One of the people featured in the film, AIDS activist Ed Wolf, came to the festival.

Ed Wolf: “I’ve ridden around Petersburg. You have many gays here. I saw them myself.”
Moderator: “So the American government wasn’t willing to solve the problem?” Ed Wolf: “An army of activists forced the government to act.”

Thanks to the civic engagement of the LGBT community and, later, the society at large, the epidemic in San Francisco was stopped relatively quickly.

Ed Wolf continues to work on HIV/AIDS issues. According to him, women are now at risk.

“It’s hard for women to force their husbands to wear a condom every time.”

Wolf also said that gays are also men and that it’s time for them to reconsider their patriarchal views of women.


At Side by Side, I noticed that the LGBT community was also not free of sexism. Spotting my jury member badge, one young gay man asked which movies I would be voting for.

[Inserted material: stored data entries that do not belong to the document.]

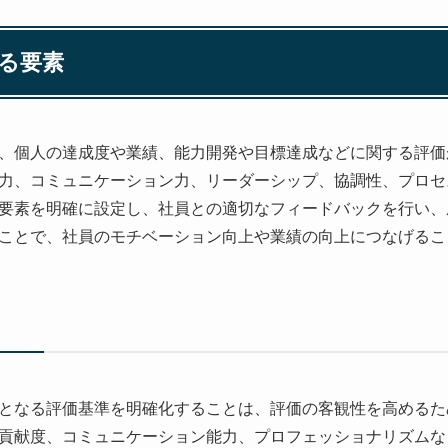
る要素
、個人の達成度や業績、能力開発や目標達成などに関する評価
力、コミュニケーション力、リーダーシップ、協調性、プロセ
要素を明確に設定し、社員との適切なフィードバックを行い、
ことで、社員のモチベーション向上や業績の向上につなげるこ
となる評価基準を明確化することは、評価の客観性を高めるた
貢献度、コミュニケーション能力、プロフェッショナリズムな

Hearing I had chosen Blue Is the Warmest Color and Lesbiana: A Parallel Revolution, he said, “Those films are so boring. And lesbian sex is disgusting to watch.”

Most of the films shown at Side by Side were shot by male directors and dealt with gay love. Lesbiana: A Parallel Revolution was the only feature film at the festival made by women about women. The screening room was half empty: men did not come.

The audience at Lesbiana

Lesbiana combines interview with aged lesbian activists who were involved in the LGBT and feminist movements during the 1970s with documentary footage from the period. In those years there were a lot of separatist lesbian communes, where women lived and engaged in painting, sculpture, literature, music and performance.

Sharing our impressions of Lesbiana at a cafe: “I wonder whether there are ‘feminine lands’ in Russia where only lesbians live?”

Jury Deliberations

The jury at Side by Side consisted of Alexander Markov, a filmmaker; Marina Staudenmann, director of the Tour de Film international film festival agency; Bård Ydén, director of the Oslo Gay and Lesbian Film Festival; and two people far removed from the professional cinema world, Elena Kostyuchenko, a journalist and LGBT activist, and me.

 Alexander Markov (on left). Elena Kostyuchenko: “As the only LGBT activist on the jury, I’m responsible for authenticity.”

Our discussion quickly shifted from the films to Russia’s homophobic policies.

Elena Kostyuchenko: “If they start removing children from LGBT [families], our lives will change forever.” Marina Staudenmann (on right)

We were nearly unanimous in our choice of the winning feature film.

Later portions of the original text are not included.